En 1958 el autor editó en Mendoza el volumen de cuentos Declinación y ángel2, integrado por dos relatos; un cuento y una Nouvelle o novela corta que lleva el mismo título del libro. En este volumen se agrupan estas dos narraciones de muy diferente extensión, «El abandono y la pasividad» tiene solo tres páginas y treinta y ocho «Declinación y ángel»; poseen ambas narraciones como rasgo en común un nueva forma experimental de construcción del relato.
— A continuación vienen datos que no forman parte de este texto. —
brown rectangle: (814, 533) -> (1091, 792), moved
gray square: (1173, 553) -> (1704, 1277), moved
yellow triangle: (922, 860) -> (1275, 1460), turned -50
Di Benedetto compuso «El abandono y la pasividad», como respuesta a una conferencia pronunciada en 1953 por Ernesto Sábato en Mendoza. Sábato al disertar sobre Madame Bovary hizo referencia a la imposibilidad de deshumanizar la novela, ya que esta siempre encierra un drama humano. En numerosas entrevistas, el autor mendocino ha reproducido esta escena y el desafío que constituyó el escribir un cuento sin personajes, sin acciones humanas3. De allí nació «El abandono y la pasividad», otro experimento narrativo del autor que, dejando de lado lo fantástico y lo psicológico, se interna por los caminos del objetivismo, como se denominará luego a esta tendencia dentro de la literatura francesa o «escuela de la mirada», sostenida por Robbe-Grillet, Nathalie Sarraute, Claude Simon, Michel Butor, entre otros.
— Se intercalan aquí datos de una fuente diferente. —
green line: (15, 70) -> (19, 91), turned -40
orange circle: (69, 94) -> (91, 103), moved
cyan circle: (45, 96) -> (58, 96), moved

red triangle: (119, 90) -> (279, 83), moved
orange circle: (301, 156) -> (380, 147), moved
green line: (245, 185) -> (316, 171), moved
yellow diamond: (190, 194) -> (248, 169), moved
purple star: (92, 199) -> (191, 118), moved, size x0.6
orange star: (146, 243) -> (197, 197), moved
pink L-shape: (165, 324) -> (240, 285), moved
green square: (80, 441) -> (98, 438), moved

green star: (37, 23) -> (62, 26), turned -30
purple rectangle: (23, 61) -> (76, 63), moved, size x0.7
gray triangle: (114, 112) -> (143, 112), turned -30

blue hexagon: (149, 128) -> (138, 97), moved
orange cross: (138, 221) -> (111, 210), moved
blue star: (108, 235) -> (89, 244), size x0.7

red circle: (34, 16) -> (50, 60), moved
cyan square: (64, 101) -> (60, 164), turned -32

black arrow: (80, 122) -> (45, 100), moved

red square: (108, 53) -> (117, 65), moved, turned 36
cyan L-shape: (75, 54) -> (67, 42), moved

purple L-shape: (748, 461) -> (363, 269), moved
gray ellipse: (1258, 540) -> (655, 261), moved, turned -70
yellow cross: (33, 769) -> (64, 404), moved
En la misma entrevista que acabamos de citar, Di Benedetto, agrega:
Yo escribí el cuento «El abandono y la pasividad» pero como ya había partido hacia Buenos Aires se lo mandé por correo y le escribí: «Mire Sábato, posiblemente una novela sin seres humanos no se puede hacer porque requiere más acción, la concurrencia de más episodios y la conflagración de los episodios, pero un cuento, sí se puede». Sábato, con su laconismo, que es de una maestría extraordinaria, me contestó: «La excepción confirma la regla». Es decir que yo había conseguido escribir un cuento pero no tenía razón4.
En cuanto al origen de «Declinación y ángel», no poseemos datos sobre su fecha de composición y se puede suponer su proximidad en la escritura con «El abandono y la pasividad», dado que esta técnica no vuelve a reaparecer en las demás obras del autor, aunque el volumen no se diera a conocer hasta 1958 en la edición bilingüe castellano-inglés que prolonga Luis Emilio Soto.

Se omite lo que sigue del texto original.